There was sometimes a brief silence. On those occasions, someone would intervene and break the silence immediately. As Sara’s condition worsened, she listened more than she spoke, waiting impatiently for the guests to leave. When all the guests left, Sara and her mother would be left alone to deal with the pain.

Each chemotherapy treatment would further aggravate Sara’s condition. She wasn’t able to sleep for days after the therapy. As each therapy came to a close, the Central Clinic doctors would rush to tell Tamara about the upcoming sessions without much conversing.

It was either the seventh or eighth therapy. Sara caught a cold while sitting in the bathroom waiting for her session to be over. As cancer patients receiving chemotherapy treatment usually need to use the bathroom frequently, the staff would simply have her stay in the restroom during the treatment. Can you image what this might mean?! As a result, her health deteriorated even further. At the beginning, the cost of each chemo session was 500-600 AZN ($475-570). Later as the treatment became more comprehensive, the price rose to 900 AZN ($860).
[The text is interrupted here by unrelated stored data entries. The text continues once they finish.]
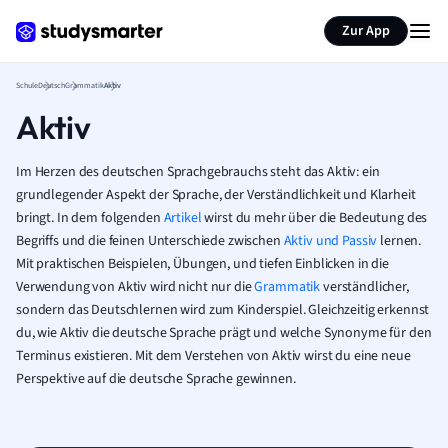
Karteikarten erstellen
Seite zusammenfassen
Zur App
Schule
Deutsch
Grammatik
Aktiv
Aktiv
Im Herzen des deutschen Sprachgebrauchs steht das Aktiv: ein
grundlegender Aspekt der Sprache, der Verständlichkeit und Klarheit
bringt. In dem folgenden
Artikel
wirst du mehr über die Bedeutung des
Begriffs und die feinen Unterschiede zwischen
Aktiv und Passiv
lernen.
Mit praktischen Beispielen, Übungen, und tiefen Einblicken in die
Verwendung von Aktiv wird nicht nur die
Grammatik
verständlicher,
sondern das Deutschlernen wird zum Kinderspiel. Gleichzeitig erkennst
du, wie Aktiv die deutsche Sprache prägt und welche Synonyme für den
Terminus existieren. Mit dem Verstehen von Aktiv wirst du eine neue
Perspektive auf die deutsche Sprache gewinnen.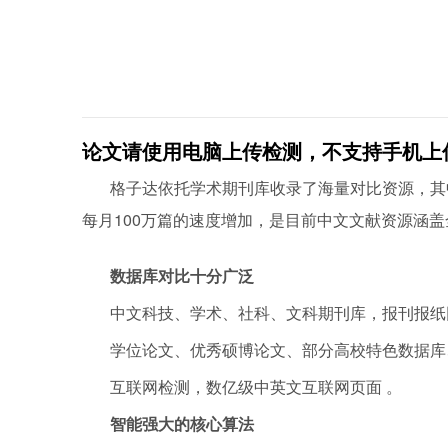
论文请使用电脑上传检测，不支持手机上
格子达依托学术期刊库收录了海量对比资源，其
每月100万篇的速度增加，是目前中文文献资源涵
数据库对比十分广泛
中文科技、学术、社科、文科期刊库，报刊报纸
学位论文、优秀硕博论文、部分高校特色数据库、外文数
互联网检测，数亿级中英文互联网页面 。
智能强大的核心算法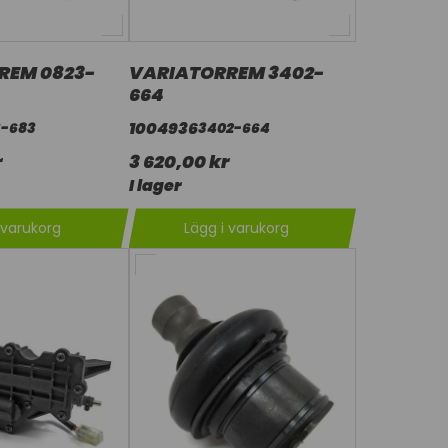
REM 0823-
VARIATORREM 3402-
664
1004936
3-683
3402-664
r
3 620,00 kr
I lager
 varukorg
Lägg i varukorg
Tamara applied to Social Services for financial aid hoping to ease the financial burden. Social Services only gave 100 AZN ($95) monthly for an unemployed elderly woman whose daughter is a cancer patient. This amount was not enough to cover the treatment. Additional money for chemotherapy started coming in thanks to help from some of Tamara and Sara’s acquaintances in response to an announcement placed on the internet.

After all these hardships, sacrifices, and hard work, Tamara expected a little more humane medical care to be provided to her daughter. To no avail. The only ones to benefit from Sara’s illness were the doctors and the clinic. This was not the first cruelty practiced by the healthcare system. At the beginning of Sara’s illness, the National Oncology Center told Tamara: “You should  take your daughter to Iranian specialists and not bring her over here.”

This only showed the reality of Azerbaijani healthcare. It seemed as if the Azerbaijani healthcare system fought to kill Sara and at the end succeeded with destroying her whole family.

Sara could not accept what was happening to her, and rebelled a lot. What she failed to comprehend was not just the healthcare system, but her whole 33 years of life. How could so much happen to one person?! She tried to seek refuge in God, blaming her misfortunes on fate, but she was not satisfied with the answers. The man she married repeatedly abused her physically. Sara’s children and her mother suffered a lot under his tyranny. According to the doctors, his severe physical violence may have caused the cancer in the first place.

If we always try to justify what happens to us by misfortunes of fate, people will be exempt from liabilities or consequences of their actions. The fundamental quality of an individual’s behavior is measured by his acceptance of responsibility. We as a society, as individuals, distance ourselves from the misfortunes happening as a result of our choices, and blame it on fate. We even include those who suffer from healthcare and legal mishaps in that mess.

Before Sara died, her mother Tamara admitted she did not even know the exact diagnosis of her illness. She was previously diagnosed with a different disease in a private clinic. Later, the Oncology Center told Tamara her daughter had cancer. Only after that diagnosis, did the fight with cancer begin. Instead of curing, the treatment Sara received from the healthcare system killed her before the cancer did.

This treatment did not just kill her physically, but took away her womanhood and her looks. She first died as a woman, and this death was the most painful to bear. Later on, Sara stopped covering her head or making the bed in front of the camera. She was exhausted. She surrendered to the camera she previously was so shy of.

From that day on, I no longer took the camera with me as I visited her…



The views expressed in this article are the author’s own and do not necessarily reflect Meydan TV’s editorial policy.